In agreement with our results, several studies have demonstrated that having clinically node-negative rectal cancer is independently associated with an increase in pCR occurrence43,44,45. Our previous study reviewed 236 patients with LARC undergoing neoadjuvant CRT with subsequent surgery. According to the results, pCR rates in clinically node-negative diseases were three times higher than in node-positive diseases (OR 3.2; 95% CI 1.27 to 8.41; P = 0.013)46. Based on these studies, clinical node positivity may indicate more advanced disease, which results in poor response to CRT. Therefore, watch-and-wait treatment is likely to be suitable for patients with clinically node-negative rectal cancer.

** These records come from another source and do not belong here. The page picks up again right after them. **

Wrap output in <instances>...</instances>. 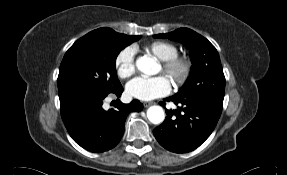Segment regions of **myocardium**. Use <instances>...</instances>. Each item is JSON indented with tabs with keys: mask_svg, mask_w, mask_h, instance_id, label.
I'll list each match as a JSON object with an SVG mask.
<instances>
[{
	"mask_svg": "<svg viewBox=\"0 0 287 175\" xmlns=\"http://www.w3.org/2000/svg\"><path fill=\"white\" fill-rule=\"evenodd\" d=\"M161 61L163 72L175 85H182L188 80L192 71V62L187 56L176 55Z\"/></svg>",
	"mask_w": 287,
	"mask_h": 175,
	"instance_id": "myocardium-1",
	"label": "myocardium"
}]
</instances>
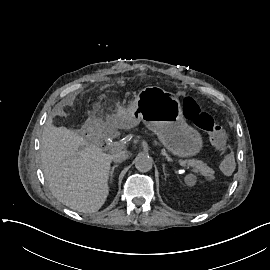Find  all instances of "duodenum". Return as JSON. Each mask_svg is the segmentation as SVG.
Here are the masks:
<instances>
[{
  "mask_svg": "<svg viewBox=\"0 0 270 270\" xmlns=\"http://www.w3.org/2000/svg\"><path fill=\"white\" fill-rule=\"evenodd\" d=\"M118 125L117 121L110 122L104 130V138H112L118 129Z\"/></svg>",
  "mask_w": 270,
  "mask_h": 270,
  "instance_id": "410a0bca",
  "label": "duodenum"
}]
</instances>
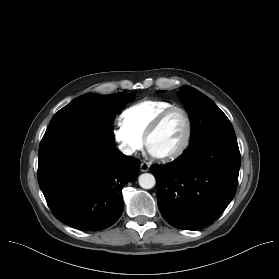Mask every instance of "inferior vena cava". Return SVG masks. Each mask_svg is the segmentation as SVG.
Wrapping results in <instances>:
<instances>
[{
  "instance_id": "inferior-vena-cava-1",
  "label": "inferior vena cava",
  "mask_w": 279,
  "mask_h": 279,
  "mask_svg": "<svg viewBox=\"0 0 279 279\" xmlns=\"http://www.w3.org/2000/svg\"><path fill=\"white\" fill-rule=\"evenodd\" d=\"M122 152L125 155H131L133 153V151L131 149H123Z\"/></svg>"
}]
</instances>
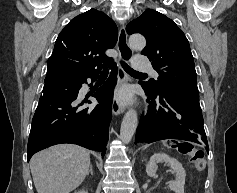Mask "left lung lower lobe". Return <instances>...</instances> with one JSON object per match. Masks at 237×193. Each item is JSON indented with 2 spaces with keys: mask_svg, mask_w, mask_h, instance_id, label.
I'll return each instance as SVG.
<instances>
[{
  "mask_svg": "<svg viewBox=\"0 0 237 193\" xmlns=\"http://www.w3.org/2000/svg\"><path fill=\"white\" fill-rule=\"evenodd\" d=\"M140 84L148 95L150 110L140 118L135 143L179 139L198 143L209 152L198 92L156 93Z\"/></svg>",
  "mask_w": 237,
  "mask_h": 193,
  "instance_id": "0a47b994",
  "label": "left lung lower lobe"
}]
</instances>
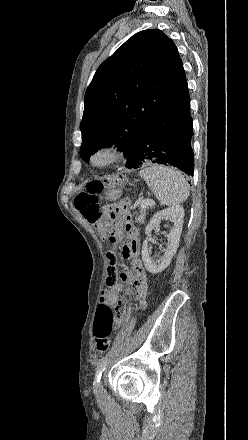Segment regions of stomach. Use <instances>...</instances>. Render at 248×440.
<instances>
[{
    "label": "stomach",
    "mask_w": 248,
    "mask_h": 440,
    "mask_svg": "<svg viewBox=\"0 0 248 440\" xmlns=\"http://www.w3.org/2000/svg\"><path fill=\"white\" fill-rule=\"evenodd\" d=\"M122 196V190L116 187H109L105 191V197L109 201H116Z\"/></svg>",
    "instance_id": "1"
}]
</instances>
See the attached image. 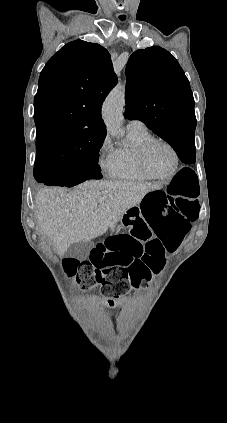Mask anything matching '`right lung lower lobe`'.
Listing matches in <instances>:
<instances>
[{
	"instance_id": "98d812e1",
	"label": "right lung lower lobe",
	"mask_w": 227,
	"mask_h": 423,
	"mask_svg": "<svg viewBox=\"0 0 227 423\" xmlns=\"http://www.w3.org/2000/svg\"><path fill=\"white\" fill-rule=\"evenodd\" d=\"M34 177L37 182L48 186L72 187L85 181L79 176L60 168L58 163L46 160L35 161Z\"/></svg>"
}]
</instances>
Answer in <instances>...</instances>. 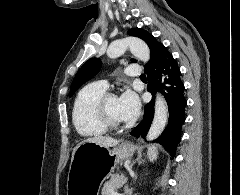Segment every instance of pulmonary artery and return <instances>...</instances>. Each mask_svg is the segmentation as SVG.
Here are the masks:
<instances>
[{
  "instance_id": "obj_1",
  "label": "pulmonary artery",
  "mask_w": 240,
  "mask_h": 195,
  "mask_svg": "<svg viewBox=\"0 0 240 195\" xmlns=\"http://www.w3.org/2000/svg\"><path fill=\"white\" fill-rule=\"evenodd\" d=\"M128 71L124 72L125 76H132V78H139V74H140V67L138 65H129L127 67ZM104 85L107 86L108 83L104 82Z\"/></svg>"
}]
</instances>
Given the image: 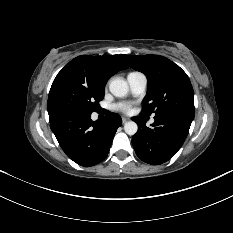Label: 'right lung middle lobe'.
<instances>
[{
  "label": "right lung middle lobe",
  "mask_w": 233,
  "mask_h": 233,
  "mask_svg": "<svg viewBox=\"0 0 233 233\" xmlns=\"http://www.w3.org/2000/svg\"><path fill=\"white\" fill-rule=\"evenodd\" d=\"M103 97V87L73 76L56 77L49 92L47 110L69 109L91 114Z\"/></svg>",
  "instance_id": "dd1d6c3e"
}]
</instances>
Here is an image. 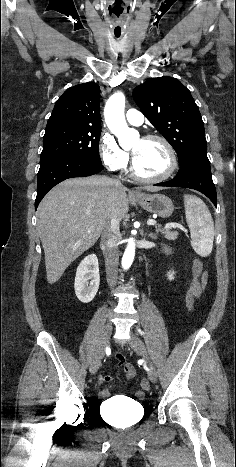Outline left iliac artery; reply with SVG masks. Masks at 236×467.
I'll return each mask as SVG.
<instances>
[{
	"label": "left iliac artery",
	"instance_id": "left-iliac-artery-1",
	"mask_svg": "<svg viewBox=\"0 0 236 467\" xmlns=\"http://www.w3.org/2000/svg\"><path fill=\"white\" fill-rule=\"evenodd\" d=\"M138 332H139L140 334H143V332H142L140 329H138Z\"/></svg>",
	"mask_w": 236,
	"mask_h": 467
}]
</instances>
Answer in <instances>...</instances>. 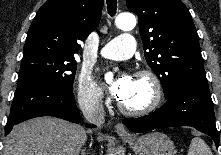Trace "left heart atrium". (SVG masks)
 Returning a JSON list of instances; mask_svg holds the SVG:
<instances>
[{"mask_svg": "<svg viewBox=\"0 0 221 155\" xmlns=\"http://www.w3.org/2000/svg\"><path fill=\"white\" fill-rule=\"evenodd\" d=\"M132 82L133 77L130 74L122 73L114 80L109 88L118 100H122L130 91Z\"/></svg>", "mask_w": 221, "mask_h": 155, "instance_id": "left-heart-atrium-1", "label": "left heart atrium"}]
</instances>
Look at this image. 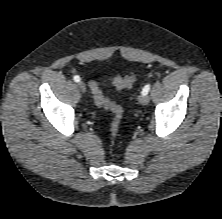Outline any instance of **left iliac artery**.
<instances>
[{"label": "left iliac artery", "mask_w": 222, "mask_h": 219, "mask_svg": "<svg viewBox=\"0 0 222 219\" xmlns=\"http://www.w3.org/2000/svg\"><path fill=\"white\" fill-rule=\"evenodd\" d=\"M149 90H150V84L145 85L144 88L142 89V94L147 95Z\"/></svg>", "instance_id": "left-iliac-artery-1"}]
</instances>
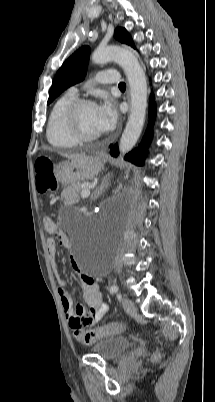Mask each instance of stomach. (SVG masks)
<instances>
[{"mask_svg":"<svg viewBox=\"0 0 215 402\" xmlns=\"http://www.w3.org/2000/svg\"><path fill=\"white\" fill-rule=\"evenodd\" d=\"M105 160L99 157L79 155L55 166L57 180L63 185H73L91 179L104 168Z\"/></svg>","mask_w":215,"mask_h":402,"instance_id":"stomach-1","label":"stomach"}]
</instances>
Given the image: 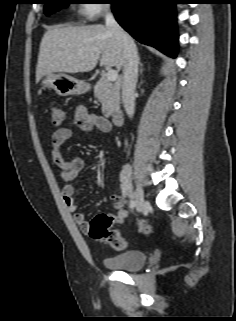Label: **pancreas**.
<instances>
[{
	"label": "pancreas",
	"instance_id": "cf45deb5",
	"mask_svg": "<svg viewBox=\"0 0 236 321\" xmlns=\"http://www.w3.org/2000/svg\"><path fill=\"white\" fill-rule=\"evenodd\" d=\"M94 96L102 104V113L109 117L120 108L119 87L102 77L94 88Z\"/></svg>",
	"mask_w": 236,
	"mask_h": 321
}]
</instances>
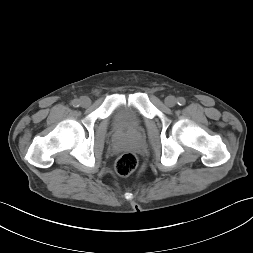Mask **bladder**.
<instances>
[{
	"mask_svg": "<svg viewBox=\"0 0 253 253\" xmlns=\"http://www.w3.org/2000/svg\"><path fill=\"white\" fill-rule=\"evenodd\" d=\"M113 125L120 132H134L140 127L141 122L132 110L121 107L113 116Z\"/></svg>",
	"mask_w": 253,
	"mask_h": 253,
	"instance_id": "1",
	"label": "bladder"
}]
</instances>
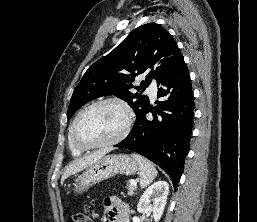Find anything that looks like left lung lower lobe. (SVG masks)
<instances>
[{"instance_id":"0a47b994","label":"left lung lower lobe","mask_w":257,"mask_h":222,"mask_svg":"<svg viewBox=\"0 0 257 222\" xmlns=\"http://www.w3.org/2000/svg\"><path fill=\"white\" fill-rule=\"evenodd\" d=\"M153 119L146 113L149 105L138 114L129 135L115 147L129 149L160 166L171 178L175 190L190 150L193 127L194 98L188 68L182 58L159 82Z\"/></svg>"}]
</instances>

In this study, the ANN model identified clinical T4 as an independent predictor for the absence of pCR. This finding is consistent with those of other studies demonstrating that an advanced tumor stage is associated with unfavorable tumor regression43,44,45. Despite contradictory findings on the association between clinical tumor stage and pCR occurrence33,47, clinical experience suggests that a highly advanced tumor stage is associated with highly aggressive tumor behavior, indicating lower sensitivity to CRT.

In addition to improving the analysis of variance in the correlation between clinical parameters and pCR occurrence, predictive models have broad clinical applications. The methods used in this study can be applied to investigate the effectiveness of other treatment methods, and the quality of care can thus be improved. Because the proposed ANN model exhibited high accuracy in predicting pCRs, the model can help clinicians identify which patients can benefit from watch-and-wait treatment after neoadjuvant CRT. More studies are required to confirm the reliability of the ANN model and to clarify whether it can be used to effectively predict clinical outcomes and optimize cancer treatment.

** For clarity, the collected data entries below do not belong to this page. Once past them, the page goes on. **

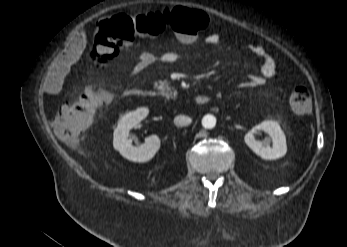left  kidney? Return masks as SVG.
<instances>
[{
    "mask_svg": "<svg viewBox=\"0 0 347 247\" xmlns=\"http://www.w3.org/2000/svg\"><path fill=\"white\" fill-rule=\"evenodd\" d=\"M264 131L272 138L273 145L263 143L255 139L254 134ZM244 141L249 148L258 156L265 160H275L283 157L287 152L286 137L280 125L272 120H265L253 127L244 137Z\"/></svg>",
    "mask_w": 347,
    "mask_h": 247,
    "instance_id": "left-kidney-1",
    "label": "left kidney"
}]
</instances>
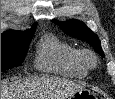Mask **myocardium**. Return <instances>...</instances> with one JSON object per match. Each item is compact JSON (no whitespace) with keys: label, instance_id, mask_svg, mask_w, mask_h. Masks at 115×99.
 <instances>
[{"label":"myocardium","instance_id":"myocardium-1","mask_svg":"<svg viewBox=\"0 0 115 99\" xmlns=\"http://www.w3.org/2000/svg\"><path fill=\"white\" fill-rule=\"evenodd\" d=\"M83 60L88 68H93L97 64V58L95 54L89 50L82 51Z\"/></svg>","mask_w":115,"mask_h":99}]
</instances>
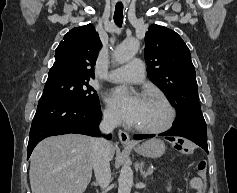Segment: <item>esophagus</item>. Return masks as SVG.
I'll use <instances>...</instances> for the list:
<instances>
[{
	"instance_id": "obj_1",
	"label": "esophagus",
	"mask_w": 237,
	"mask_h": 193,
	"mask_svg": "<svg viewBox=\"0 0 237 193\" xmlns=\"http://www.w3.org/2000/svg\"><path fill=\"white\" fill-rule=\"evenodd\" d=\"M119 140L124 145H134L133 141L127 132L119 130L118 132Z\"/></svg>"
}]
</instances>
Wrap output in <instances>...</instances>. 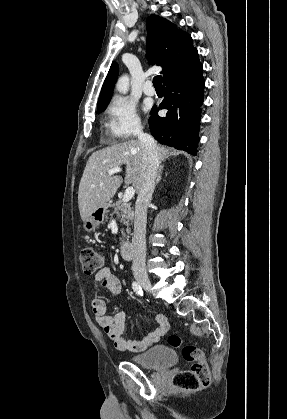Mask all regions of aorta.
Listing matches in <instances>:
<instances>
[{"label": "aorta", "instance_id": "1", "mask_svg": "<svg viewBox=\"0 0 287 419\" xmlns=\"http://www.w3.org/2000/svg\"><path fill=\"white\" fill-rule=\"evenodd\" d=\"M116 89L122 94H126L128 92L129 77L127 75H123L118 79L116 83Z\"/></svg>", "mask_w": 287, "mask_h": 419}]
</instances>
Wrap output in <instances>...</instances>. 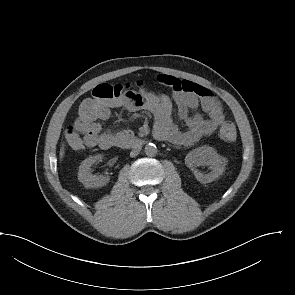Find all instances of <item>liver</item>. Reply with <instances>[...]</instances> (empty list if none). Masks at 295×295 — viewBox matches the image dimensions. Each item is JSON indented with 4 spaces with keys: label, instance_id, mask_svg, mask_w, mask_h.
Listing matches in <instances>:
<instances>
[{
    "label": "liver",
    "instance_id": "6515ba94",
    "mask_svg": "<svg viewBox=\"0 0 295 295\" xmlns=\"http://www.w3.org/2000/svg\"><path fill=\"white\" fill-rule=\"evenodd\" d=\"M63 156H64V146H62L60 150V159H62Z\"/></svg>",
    "mask_w": 295,
    "mask_h": 295
}]
</instances>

This study had some limitations. First, MRI features were not assessed: comparisons are of limited validity because of incompleteness in MRI data. Second, the focus on pCR as the endpoint of this prediction model potentially limits the overall clinical utility of the ANN model to a small subset of patients who have a high likelihood of achieving pCR. Third, we only ran forecasting models to predict pCR in patients with LARC after neoadjuvant CRT. Because of the robust magnitude and statistical significance of the effects in the current study, we contend these limitations did not compromise the validity of the results.

Conclusions

Relative to the KNN, SVM, NBC, and MLR models, this study’s ANN model was more accurate in predicting pCR in patients with LARC after neoadjuvant CRT, at higher overall performance indices. Those giving preoperative consultations can use this study’s predictors to educate candidates on choices of LARC surgery in terms of health outcomes and the expected prognosis. These findings can serve as a vital and empirical foundation for improving the quality of life of patients with LARC due to the omission of radical surgery.